Another approach has been to use a carbon based BARC's, as the BARC thereby avoiding the presence of nitrogen contaminating species. A shortcoming of this approach is that a carbon based BARC during anisotropic etching contributes to the formation of polymer residues on the sidewalls and bottoms of the etched feature frequently slowing the etching rate within the feature, also referred to as etch stop phenomena.
The related Prior Art will now be described in this section.
U.S. PUB. APP. NO. US20040023497A1 entitled “Method for avoiding carbon and nitrogen contamination of a dielectric insulating layer” published Feb. 5, 2004 to Pan, Shing-Chyang et al. teaches method for preventing carbon and nitrogen penetration from a deposited overlayer into a dielectric insulating layer to improve a subsequent photolithographic patterning and anisotropic etching process.

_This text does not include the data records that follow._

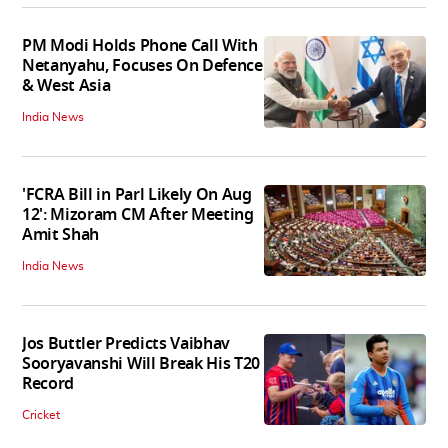
PM Modi Holds Phone Call With
Netanyahu, Focuses On Defence
& West Asia
India News
'FCRA Bill in Parl Likely On Aug
12': Mizoram CM After Meeting
Amit Shah
India News
Jos Buttler Predicts Vaibhav
Sooryavanshi Will Break His T20
Record
Cricket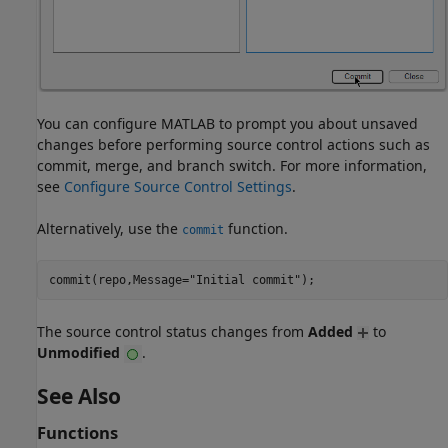
You can configure MATLAB to prompt you about unsaved
changes before performing source control actions such as
commit, merge, and branch switch. For more information,
see
Configure Source Control Settings
.
Alternatively, use the
function.
commit
The source control status changes from
Added
to
Unmodified
.
See Also
Functions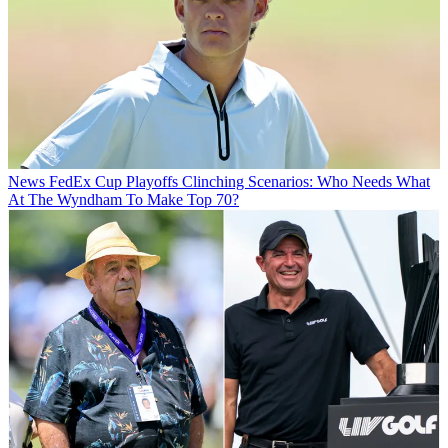
News
FedEx Cup Playoffs Clinching Scenarios: Who Needs What
At The Wyndham To Make Top 70?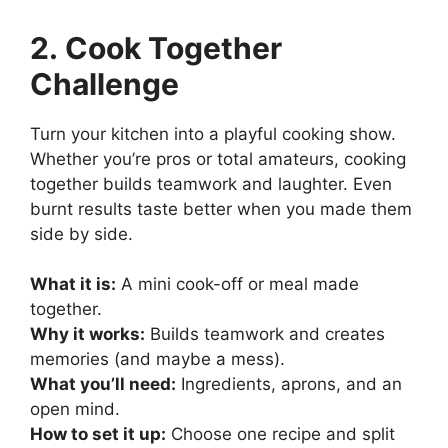
2. Cook Together
Challenge
Turn your kitchen into a playful cooking show.
Whether you’re pros or total amateurs, cooking
together builds teamwork and laughter. Even
burnt results taste better when you made them
side by side.
What it is:
A mini cook-off or meal made
together.
Why it works:
Builds teamwork and creates
memories (and maybe a mess).
What you’ll need:
Ingredients, aprons, and an
open mind.
How to set it up:
Choose one recipe and split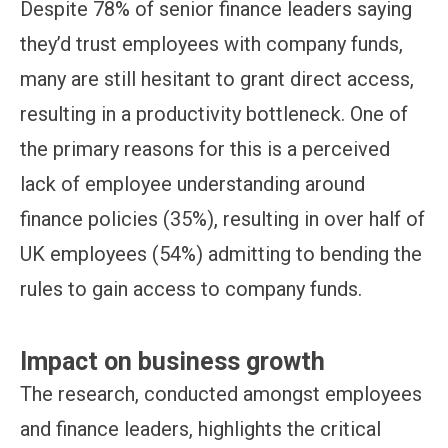
Despite 78% of senior finance leaders saying
they’d trust employees with company funds,
many are still hesitant to grant direct access,
resulting in a productivity bottleneck. One of
the primary reasons for this is a perceived
lack of employee understanding around
finance policies (35%), resulting in over half of
UK employees (54%) admitting to bending the
rules to gain access to company funds.
Impact on business growth
The research, conducted amongst employees
and finance leaders, highlights the critical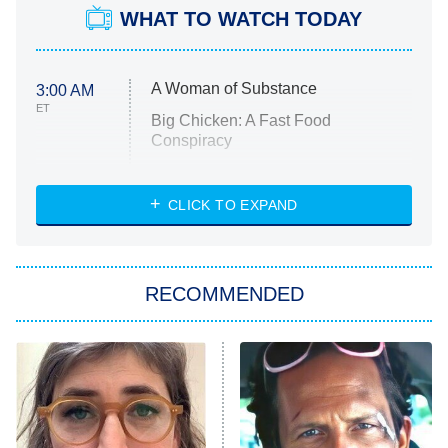
WHAT TO WATCH TODAY
A Woman of Substance
3:00 AM
ET
Big Chicken: A Fast Food
Conspiracy
The Challenge
Diarra From Detroit
CLICK TO EXPAND
The Hardacres
Let's Marry Harry
RECOMMENDED
Lucky
The Oval
Star Wars: Visions Presents – The
Ninth Jedi
Sterling Point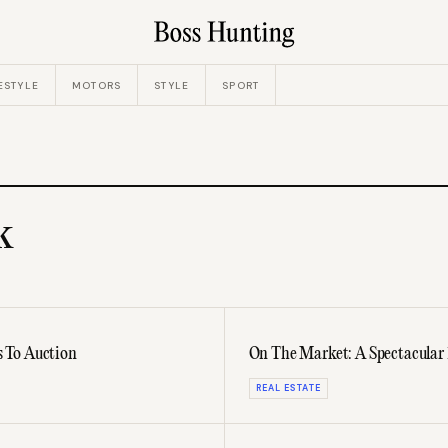
ESTYLE
MOTORS
STYLE
SPORT
k
 To Auction
On The Market: A Spectacular
REAL ESTATE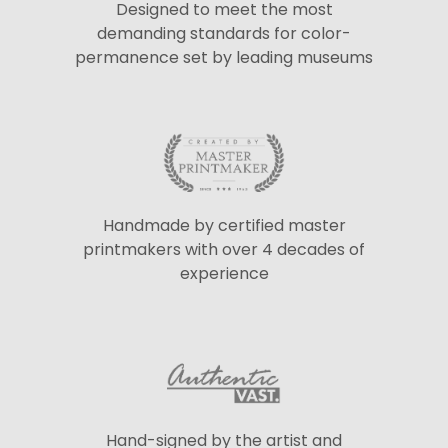
Designed to meet the most
demanding standards for color-
permanence set by leading museums
Handmade by certified master
printmakers with over 4 decades of
experience
Hand-signed by the artist and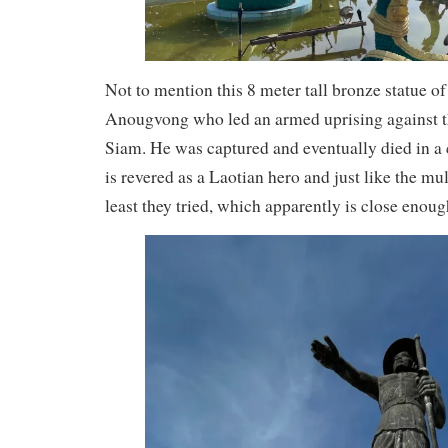
Not to mention this 8 meter tall bronze statue 
Anougvong who led an armed uprising against 
Siam. He was captured and eventually died in a 
is revered as a Laotian hero and just like the mu
least they tried, which apparently is close enoug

U.S. Pat. No. 6,686,272 entitled “Anti-reflective coatings for use at 248 nm and 193 nm” granted Feb. 3, 2004 to Lee, et al. teaches method for forming a silicon carbide anti-reflective coating (ARC) and a silicon oxycarbide ARC, and a silicon oxycarbide ARC treated with oxygen plasma.
U.S. Pat. No. 6,100,559 entitled “Multipurpose Graded Silicon Oxynitride Cap Layer” granted Aug. 8, 2000 to Park teaches a photolithography process using a graded thin SiON layer, as an anti-reflective coating (ARC) and is graded with varying concentrations of nitrogen.
U.S. Pat. No. 6,664,177 entitled “Dielectric ARC scheme to improve photo window in dual damascene process” granted Dec. 16, 2003 to Lin, et al. teaches a multi-layered dual damascene process by using a dielectric anti-reflection coating, DARC, comprised of multiple layers of SiON with varying k, dielectric constant values and thickness, to reduce reflectivity and improve light absorption.